- Opening Delimiter -

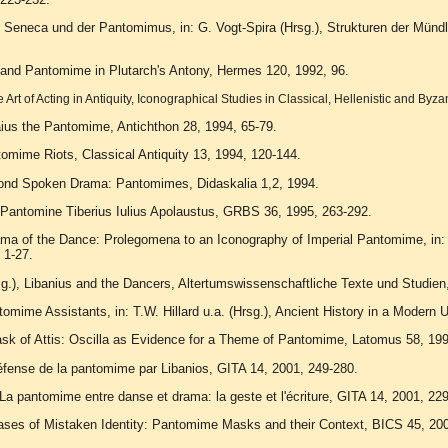
eneca und der Pantomimus, in: G. Vogt-Spira (Hrsg.), Strukturen der Mündlic
 and Pantomime in Plutarch's Antony, Hermes 120, 1992, 96.
Art of Acting in Antiquity, Iconographical Studies in Classical, Hellenistic and By
ius the Pantomime, Antichthon 28, 1994, 65-79.
tomime Riots, Classical Antiquity 13, 1994, 120-144.
yond Spoken Drama: Pantomimes, Didaskalia 1,2, 1994.
 Pantomine Tiberius Iulius Apolaustus, GRBS 36, 1995, 263-292.
ama of the Dance: Prolegomena to an Iconography of Imperial Pantomime, in:
 1-27.
g.), Libanius and the Dancers, Altertumswissenschaftliche Texte und Studien
tomime Assistants, in: T.W. Hillard u.a. (Hrsg.), Ancient History in a Modern
sk of Attis: Oscilla as Evidence for a Theme of Pantomime, Latomus 58, 199
éfense de la pantomime par Libanios, GITA 14, 2001, 249-280.
, La pantomime entre danse et drama: la geste et l'écriture, GITA 14, 2001, 22
ses of Mistaken Identity: Pantomime Masks and their Context, BICS 45, 200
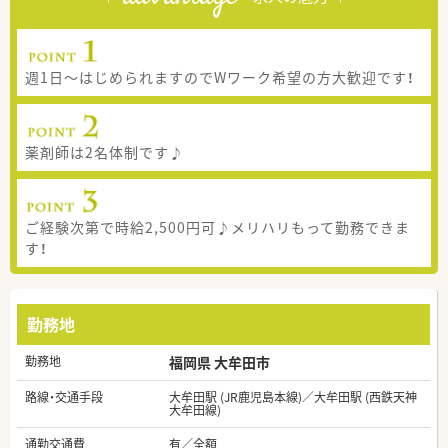
週1日～はじめられますのでWワーク希望の方大歓迎です！
薬剤師は2名体制です♪
ご経験次第で時給2,500円可♪メリハリもって勤務できま
す！
勤務地
勤務地
福岡県 大牟田市
路線・交通手段
大牟田駅 (JR鹿児島本線)／大牟田駅 (西鉄天神
大牟田線)
通勤交通費
有／全額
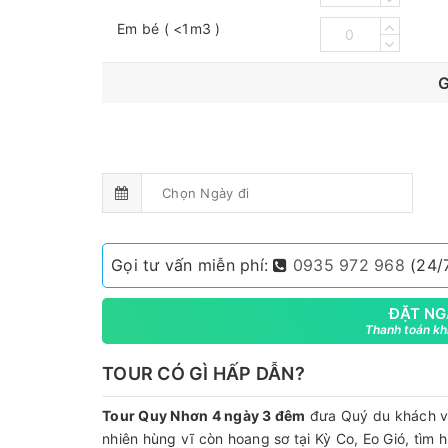
Em bé ( <1m3 )
G
Gọi tư vấn miễn phí:
0935 972 968
(24/7
ĐẶT NG
Thanh toán khi
TOUR CÓ GÌ HẤP DẪN?
Tour Quy Nhơn 4 ngày 3 đêm
đưa Quý du khách về
nhiên hùng vĩ còn hoang sơ tại Kỳ Co, Eo Gió, tìm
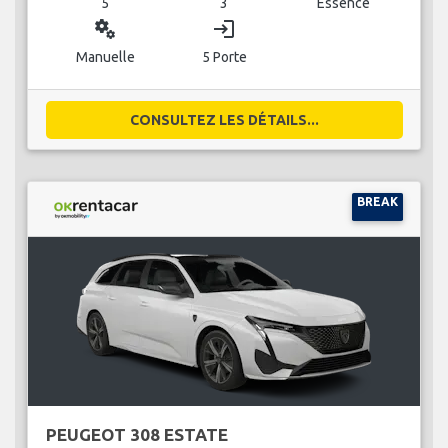
5
3
Essence
miscellaneous_services
login
Manuelle
5 Porte
CONSULTEZ LES DÉTAILS...
BREAK
PEUGEOT 308 ESTATE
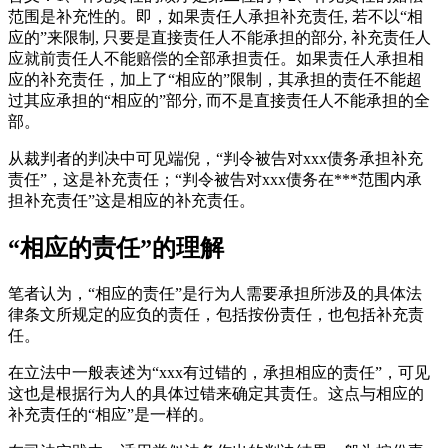
范围是补充性的。即，如果责任人承担补充责任, 若不以“相
应的”来限制, 只要是直接责任人不能承担的部分, 补充责任人
应就前责任人不能赔偿的全部承担责任。如果责任人承担相
应的补充责任，加上了“相应的”限制，其承担的责任不能超
过其应承担的“相应的”部分, 而不是直接责任人不能承担的全
部。
从裁判者的判决中可见端倪，“判令被告对xxx债务承担补充
责任”，这是补充责任；“判令被告对xxx债务在***范围内承
担补充责任”这是相应的补充责任。
“相应的责任”的理解
笔者认为，“相应的责任”是行为人需要承担所涉及的具体法
律条文所规定的应负的责任，包括按份责任，也包括补充责
任。
在立法中一般表述为“xxx有过错的，承担相应的责任”，可见
这也是根据行为人的具体过错来确定其责任。这点与相应的
补充责任的“相应”是一样的。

- Closing Delimiter -

To do -> What you return must match the lines from the top of the data through the line with "14, 2001, 22" exactly, with the pictures removed.

Problem solution ->
eneca und der Pantomimus, in: G. Vogt-Spira (Hrsg.), Strukturen der Mündlic
 and Pantomime in Plutarch's Antony, Hermes 120, 1992, 96.
Art of Acting in Antiquity, Iconographical Studies in Classical, Hellenistic and By
ius the Pantomime, Antichthon 28, 1994, 65-79.
tomime Riots, Classical Antiquity 13, 1994, 120-144.
yond Spoken Drama: Pantomimes, Didaskalia 1,2, 1994.
 Pantomine Tiberius Iulius Apolaustus, GRBS 36, 1995, 263-292.
ama of the Dance: Prolegomena to an Iconography of Imperial Pantomime, in:
 1-27.
g.), Libanius and the Dancers, Altertumswissenschaftliche Texte und Studien
tomime Assistants, in: T.W. Hillard u.a. (Hrsg.), Ancient History in a Modern
sk of Attis: Oscilla as Evidence for a Theme of Pantomime, Latomus 58, 199
éfense de la pantomime par Libanios, GITA 14, 2001, 249-280.
, La pantomime entre danse et drama: la geste et l'écriture, GITA 14, 2001, 22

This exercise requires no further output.